Bess of Bedlam – Six Crucial Questions for French Singer Fanny L’Héritier


Fans of experimental folk and baroque rock will enjoy the new album from Fanny L’Héritier, the singer/keyboardist for Odessey & Oracle, an acclaimed French trio.

Fanny’s solo project is called Bess of Bedlam, and her debut Folly Tales is  a carnival of sounds, filled with pop, folk and psychedelic flourishes from the 1960s and 70s.

But, for us, the best sounds are Fanny’s velvety vocals — sung in English. They truly elevate her latest effort, turning Folly into fantastic.




NAME: Fanny L’Héritier

AGE: 27

BAND: Bess of Bedlam




1. What is your earliest musical memory?

I remember that I loved round-dancing in the family living-room listening to “La Folia” by Marin Marais! I was 7 or 8 years old. Marin Marais is a French baroque composer of the late 17th century.


2. What has been your most embarrassing musical moment?

I happened to totally forget the music and lyrics of a song I was playing during a gig, like a blackout. At the time, I felt everything melting underneath myself onstage. But the worst and most embarrassing thing I did afterwards was that I wanted to replay the song from the beginning to play it properly and not to give up, and I had the same blackout at the exact same moment in the song!

Okay, my brain won’t do it. I’ll pass.

I was obviously very embarrassed… but I managed to get back up on the tiny wire/cord like a tightrope walker, very concentrated not to fall again (I play solo for Bess of Bedlam).

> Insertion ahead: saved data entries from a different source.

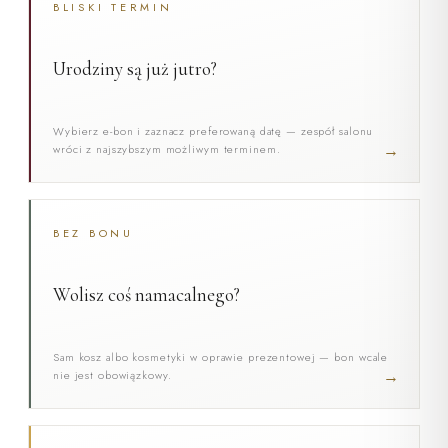
BLISKI TERMIN
Urodziny są już jutro?
Wybierz e-bon i zaznacz preferowaną datę — zespół salonu
→
wróci z najszybszym możliwym terminem.
BEZ BONU
Wolisz coś namacalnego?
Sam kosz albo kosmetyki w oprawie prezentowej — bon wcale
→
nie jest obowiązkowy.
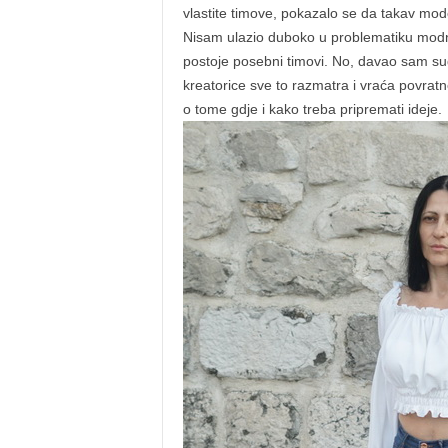
vlastite timove, pokazalo se da takav model
Nisam ulazio duboko u problematiku modne 
postoje posebni timovi. No, davao sam sug
kreatorice sve to razmatra i vraća povrat
o tome gdje i kako treba pripremati ideje.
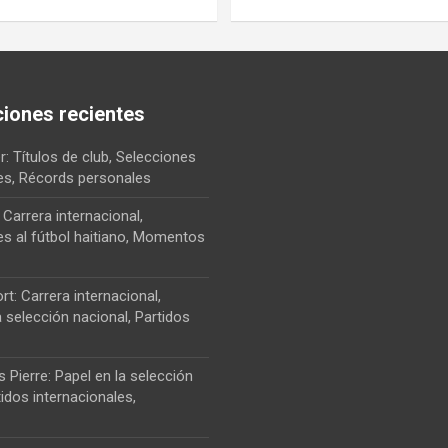
ciones recientes
: Títulos de club, Selecciones
les, Récords personales
 Carrera internacional,
es al fútbol haitiano, Momentos
rt: Carrera internacional,
 selección nacional, Partidos
Pierre: Papel en la selección
tidos internacionales,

3. What do you like and dislike about touring?

What I like is that every gig is a special party; that way you can conceive touring as a holiday with a special party every night! I like the fact you travel from place to place and see new faces and meet new people every day. When touring is finished, I dislike going home and not knowing what to do, but feeling too tired to do anything constructive.

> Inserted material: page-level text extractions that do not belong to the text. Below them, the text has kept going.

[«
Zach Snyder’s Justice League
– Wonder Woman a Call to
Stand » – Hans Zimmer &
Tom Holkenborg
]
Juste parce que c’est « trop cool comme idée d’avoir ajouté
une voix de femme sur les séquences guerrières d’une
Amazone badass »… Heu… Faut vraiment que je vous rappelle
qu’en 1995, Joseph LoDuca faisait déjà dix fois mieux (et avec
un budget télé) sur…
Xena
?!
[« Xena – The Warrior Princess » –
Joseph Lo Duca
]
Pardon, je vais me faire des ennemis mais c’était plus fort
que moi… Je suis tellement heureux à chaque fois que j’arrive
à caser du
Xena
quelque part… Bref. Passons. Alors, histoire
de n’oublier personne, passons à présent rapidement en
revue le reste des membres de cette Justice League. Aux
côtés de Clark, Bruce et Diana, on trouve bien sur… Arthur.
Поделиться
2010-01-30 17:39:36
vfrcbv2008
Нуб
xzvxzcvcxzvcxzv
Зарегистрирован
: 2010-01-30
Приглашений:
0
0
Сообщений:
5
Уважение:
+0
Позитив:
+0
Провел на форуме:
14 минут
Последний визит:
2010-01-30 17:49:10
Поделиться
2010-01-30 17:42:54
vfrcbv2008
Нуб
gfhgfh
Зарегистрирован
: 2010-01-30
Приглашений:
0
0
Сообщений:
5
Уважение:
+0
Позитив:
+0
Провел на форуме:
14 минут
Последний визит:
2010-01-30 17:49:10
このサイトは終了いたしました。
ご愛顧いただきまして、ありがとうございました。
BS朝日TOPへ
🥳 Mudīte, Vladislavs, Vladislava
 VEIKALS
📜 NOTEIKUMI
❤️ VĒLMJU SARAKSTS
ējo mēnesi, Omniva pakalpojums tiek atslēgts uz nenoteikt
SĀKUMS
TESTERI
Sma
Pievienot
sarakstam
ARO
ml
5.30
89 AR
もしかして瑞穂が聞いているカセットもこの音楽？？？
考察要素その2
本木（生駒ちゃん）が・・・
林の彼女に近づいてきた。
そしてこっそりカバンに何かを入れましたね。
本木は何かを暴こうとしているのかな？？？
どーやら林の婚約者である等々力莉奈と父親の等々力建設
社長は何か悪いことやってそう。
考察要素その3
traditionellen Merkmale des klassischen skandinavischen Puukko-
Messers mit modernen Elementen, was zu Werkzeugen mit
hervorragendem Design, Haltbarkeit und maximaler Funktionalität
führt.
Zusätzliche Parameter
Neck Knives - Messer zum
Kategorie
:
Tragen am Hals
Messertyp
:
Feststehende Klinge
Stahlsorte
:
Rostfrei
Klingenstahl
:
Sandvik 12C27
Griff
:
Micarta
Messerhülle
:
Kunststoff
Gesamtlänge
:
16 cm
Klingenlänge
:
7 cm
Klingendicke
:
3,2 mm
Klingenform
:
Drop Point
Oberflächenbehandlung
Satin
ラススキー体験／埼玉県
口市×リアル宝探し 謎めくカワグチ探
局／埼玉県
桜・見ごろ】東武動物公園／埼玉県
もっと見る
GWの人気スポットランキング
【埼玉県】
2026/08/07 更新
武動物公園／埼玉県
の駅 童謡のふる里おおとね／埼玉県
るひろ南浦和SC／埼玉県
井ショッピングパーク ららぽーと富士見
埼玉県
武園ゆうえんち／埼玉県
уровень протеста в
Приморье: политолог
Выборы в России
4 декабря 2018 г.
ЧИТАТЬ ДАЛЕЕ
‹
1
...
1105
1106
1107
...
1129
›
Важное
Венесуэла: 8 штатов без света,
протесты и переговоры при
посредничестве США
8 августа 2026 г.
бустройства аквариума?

4. What is your favorite record store, anywhere in the world?

I don’t know record stores well, and I rarely go to [them].


5. Other than your own music, what is your favorite song or album of all-time? Why?

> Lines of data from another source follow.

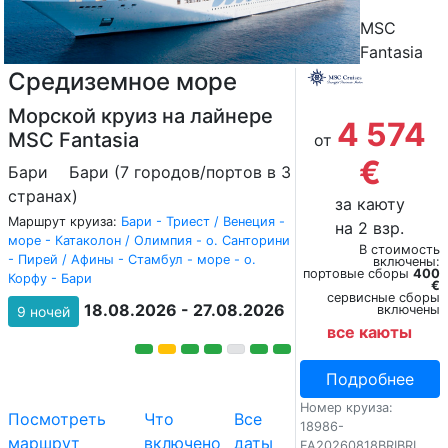
MSC
Fantasia
Средиземное море
Морской круиз на лайнере
4 574
MSC Fantasia
от
€
Бари
Бари (7 городов/портов в 3
странах)
за каюту
Маршрут круиза:
Бари - Триест / Венеция -
на 2 взр.
море - Катаколон / Олимпия - о. Санторини
В стоимость
- Пирей / Афины - Стамбул - море - о.
включены:
портовые сборы
400
Корфу - Бари
€
сервисные сборы
18.08.2026 - 27.08.2026
включены
9 ночей
все каюты
Подробнее
Номер круиза:
Посмотреть
Что
Все
18986-
маршрут
включено
даты
FA20260818BRIBRI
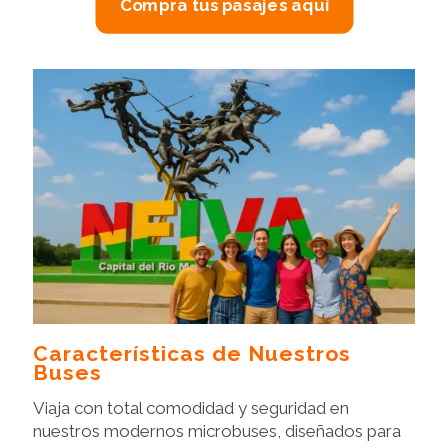
Compra tus pasajes aquí
Características de Nuestros
Buses
Viaja con total comodidad y seguridad en
nuestros modernos microbuses, diseñados para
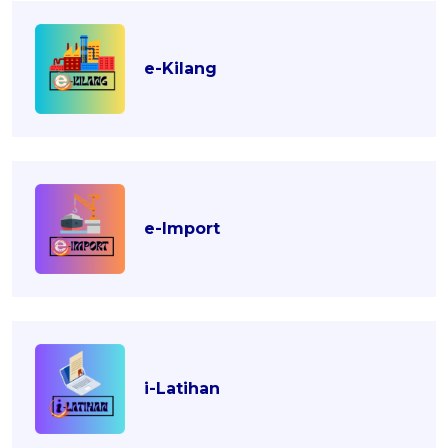
e-Kilang
e-Import
i-Latihan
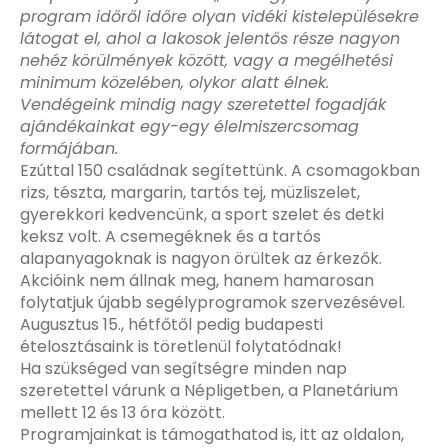
program időről időre olyan vidéki kistelepülésekre
látogat el, ahol a lakosok jelentős része nagyon
nehéz körülmények között, vagy a megélhetési
minimum közelében, olykor alatt élnek.
Vendégeink mindig nagy szeretettel fogadják
ajándékainkat egy-egy élelmiszercsomag
formájában.
Ezúttal 150 családnak segítettünk. A csomagokban
rizs, tészta, margarin, tartós tej, müzliszelet,
gyerekkori kedvencünk, a sport szelet és detki
keksz volt. A csemegéknek és a tartós
alapanyagoknak is nagyon örültek az érkezők.
Akcióink nem állnak meg, hanem hamarosan
folytatjuk újabb segélyprogramok szervezésével.
Augusztus 15., hétfőtől pedig budapesti
ételosztásaink is töretlenül folytatódnak!
Ha szükséged van segítségre minden nap
szeretettel várunk a Népligetben, a Planetárium
mellett 12 és 13 óra között.
Programjainkat is támogathatod is, itt az oldalon,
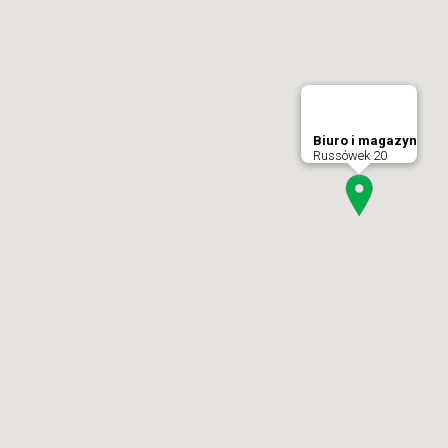
Biuro i magazyn
Russówek 20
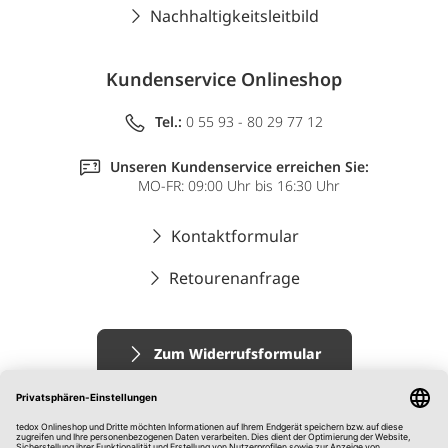
Nachhaltigkeitsleitbild
Kundenservice Onlineshop
Tel.:
0 55 93 - 80 29 77 12
Unseren Kundenservice erreichen Sie:
MO-FR: 09:00 Uhr bis 16:30 Uhr
Kontaktformular
Retourenanfrage
Zum Widerrufsformular
Impressum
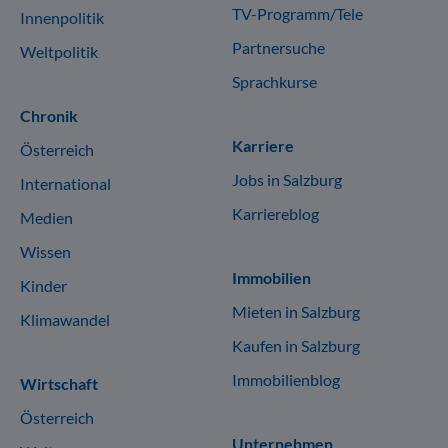
TV-Programm/Tele
Innenpolitik
Partnersuche
Weltpolitik
Sprachkurse
Chronik
Karriere
Österreich
Jobs in Salzburg
International
Karriereblog
Medien
Wissen
Immobilien
Kinder
Mieten in Salzburg
Klimawandel
Kaufen in Salzburg
Immobilienblog
Wirtschaft
Österreich
Unternehmen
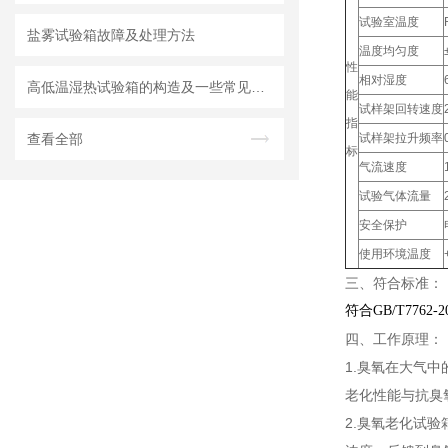
试验室温度
盐雾试验箱故障及处理方法
温度均匀度
性
相对湿度
高低温湿热试验箱的构造及一些常见故障和排除方法
能
试样架回转速度
指
查看全部
试样架拉升频率
标
气流速度
试验气体流量
安全保护
使用环境温度
三、符合标准：
符合GB/T7762-2
四、工作原理：
1.臭氧在大气
老化性能与抗臭
2.臭氧老化试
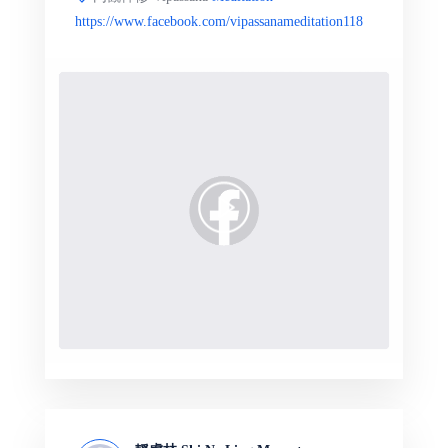
https://www.facebook.com/vipassanameditation118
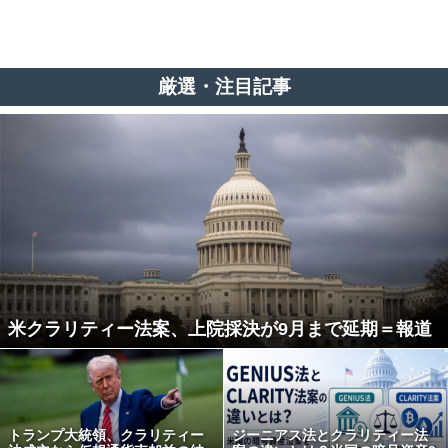
厳選・注目記事
米クラリティー法案、上院採決が9月まで延期＝報道
トランプ大統領、クラリティー
ジーニアス法とクラリティー法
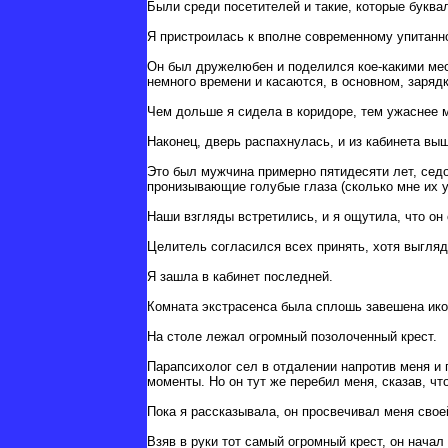
Были среди посетителей и такие, которые буква
Я пристроилась к вполне современному упитанн
Он был дружелюбен и поделился кое-какими ме
немного времени и касаются, в основном, заряд
Чем дольше я сидела в коридоре, тем ужаснее м
Наконец, дверь распахнулась, и из кабинета вы
Это был мужчина примерно пятидесяти лет, седо
пронизывающие голубые глаза (сколько мне их у
Наши взгляды встретились, и я ощутила, что он
Целитель согласился всех принять, хотя выгля
Я зашла в кабинет последней.
Комната экстрасенса была сплошь завешена ико
На столе лежал огромный позолоченный крест.
Парапсихолог сел в отдалении напротив меня и 
моменты. Но он тут же перебил меня, сказав, что
Пока я рассказывала, он просвечивал меня свое
Взяв в руки тот самый огромный крест, он начал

I have plenty of favorite songs. And so hard to choose an album as the album.

I love the album The Power of the True Love Knot of Shirley Collins, for the way she sings as naturally as she spoke, for the melodies, the sound of the organ, and the way her music is never annoying even though it’s “simple” folk songs – the same verse can be sung six, eight, ten times but the repetition is always different because of her vocal intentions and the instrumentation, too.

Here are some of my favorite songs:

“An Elegy” – The Free Design, for the way composition, harmonies, and structure makes me travel through the song;
“A Child is Born” & “Chorale” – The Free Design, for amazing vocal polyphony.

“Strange Fruit” – Nina Simone, for the way she sings the words and cries the horror of human violence (about these strange black “fruits” hanging on trees… Colonization, slavery and dominations have destroyed, and still destroy, entire populations and deeply traumatize following generations. And it deeply affects human behaviors and connections).

“Un sourire, un rire des éclats”- Catherine Ribeiro & Alpes, also for the way she sings and tells stories, with dramatic intentions, as she was an comedian, as well as I can picture the scene. And the music of course is beautiful.

Nara Leao – For her warm and peaceful voice and the Brazilian melodies and harmonies!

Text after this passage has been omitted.